For hash browns, try shredding zucchini squash instead. Add the same seasoning you normally do for your traditional hash and you will not even know the difference. The zucchini gets nice and crispy just like potato. I actually prefer the flavor of squash. In 1 cup, you are saving yourself 25grams of carbohydrates!!

How about enjoying a cauliflower mash or a turnip mash over a mashed potato? Again, you can prepare them the same way (adding milk, butter, salt, garlic, etc), but you will save yourself up to 36 grams of carbohydrates per serving for this simple and delicious substitution. Cauliflower has a little less carbs than Turnips, but both are substantially less than potatoes so take your pick based on your flavor.

Now let’s get on the pasta topic. Pasta lovers have a hard time fathoming a low-carb diet, but truly all of these options can be delicious without compromising the flavor of some of your favorite pasta dishes.

On the topic of zucchini…try making zucchini slices for your next lasagna and use them in place of the noodles.

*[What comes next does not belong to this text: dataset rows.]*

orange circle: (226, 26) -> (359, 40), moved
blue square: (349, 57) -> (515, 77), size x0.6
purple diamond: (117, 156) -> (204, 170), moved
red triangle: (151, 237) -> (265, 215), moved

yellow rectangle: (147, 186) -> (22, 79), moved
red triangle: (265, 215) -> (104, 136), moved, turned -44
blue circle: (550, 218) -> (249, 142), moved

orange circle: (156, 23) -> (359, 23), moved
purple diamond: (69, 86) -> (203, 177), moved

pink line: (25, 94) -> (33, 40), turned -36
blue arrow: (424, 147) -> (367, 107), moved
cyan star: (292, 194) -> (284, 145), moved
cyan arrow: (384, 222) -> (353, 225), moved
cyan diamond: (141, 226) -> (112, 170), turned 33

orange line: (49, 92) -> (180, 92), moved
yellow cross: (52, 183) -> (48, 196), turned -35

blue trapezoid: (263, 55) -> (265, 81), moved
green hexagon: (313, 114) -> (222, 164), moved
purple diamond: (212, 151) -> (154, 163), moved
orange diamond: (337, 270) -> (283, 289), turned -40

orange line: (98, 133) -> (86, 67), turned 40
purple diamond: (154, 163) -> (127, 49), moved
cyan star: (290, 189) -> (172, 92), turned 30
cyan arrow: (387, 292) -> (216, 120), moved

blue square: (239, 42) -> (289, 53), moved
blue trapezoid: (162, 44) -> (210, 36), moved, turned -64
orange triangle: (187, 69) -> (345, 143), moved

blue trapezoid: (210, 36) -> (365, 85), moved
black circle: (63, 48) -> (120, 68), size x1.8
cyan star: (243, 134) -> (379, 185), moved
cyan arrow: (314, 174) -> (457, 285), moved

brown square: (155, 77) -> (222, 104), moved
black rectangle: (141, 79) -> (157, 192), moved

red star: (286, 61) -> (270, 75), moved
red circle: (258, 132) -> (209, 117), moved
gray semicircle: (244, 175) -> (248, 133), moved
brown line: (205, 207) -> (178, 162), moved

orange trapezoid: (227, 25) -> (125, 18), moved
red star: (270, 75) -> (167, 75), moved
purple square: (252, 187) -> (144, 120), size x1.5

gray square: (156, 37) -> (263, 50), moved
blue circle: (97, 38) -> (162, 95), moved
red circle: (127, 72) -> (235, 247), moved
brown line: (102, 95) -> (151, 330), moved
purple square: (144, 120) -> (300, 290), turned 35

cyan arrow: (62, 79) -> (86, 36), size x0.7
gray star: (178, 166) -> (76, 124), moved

Slice four to five medium-size zucchini lengthwise into three-quarter-inch-thick strips. Sprinkle Italian seasoning on the strips, place them in a single layer on a nonstick cookie sheet, and bake at 425 degrees F for 20 minutes. You want them firm, not crisp. Then make the lasagna as you normally would, replacing lasagna noodles with the baked zucchini. You can load up on your cheese, meat and seasonings to create the same flavors and the consistency of the zucchini is very similar to that of the noodle once you prep it.

As for spaghetti, try using spaghetti squash! It’s the easiest thing to bake spaghetti squash. (cut it into 2, scrape out seeds and place face down on oven sheet for 40+ min at 375 degrees F). Once it is finished… It falls apart in the form of spaghetti noodles and it actually has a very similar consistency as noodles. Just top it with your favorite bolognese or marinara and you can indulge guilt-free! You are eliminating 30g of carbs per cup by taking this route.

For pasta dishes such as macaroni and cheese or pasta salad, think of cutting the portion in half and substituting the other portion for root-like veggies: Broccoli, cauliflower, carrots, turnips, etc. The root-like vegetables can be chopped small and made aldente just like your noodles. And smothered in cheese, broccoli never tasted better! You won’t even miss the pasta because you are still including it… and you might impress yourself and find a new love for vegetables! Even when cutting your pasta in half try to choose “smart” pasta (like Quinoa or Brown Rice pasta so you are also saving yourself from gluten… another healthy alternative is Whole Wheat pasta as well).

All in all, you do not need to sacrifice flavor for a healthy diet. Cutting carbs and increasing protein is an easy way to help trim down. Of course portion control being the largest culprit… choose your portions wisely, substitute a few things to make your meals and side dishes a little “skinnier” and enjoy! I would love to hear your opinion on any of these suggestions. I know my husband doesn’t mind the substitutions; you and your friends won’t either!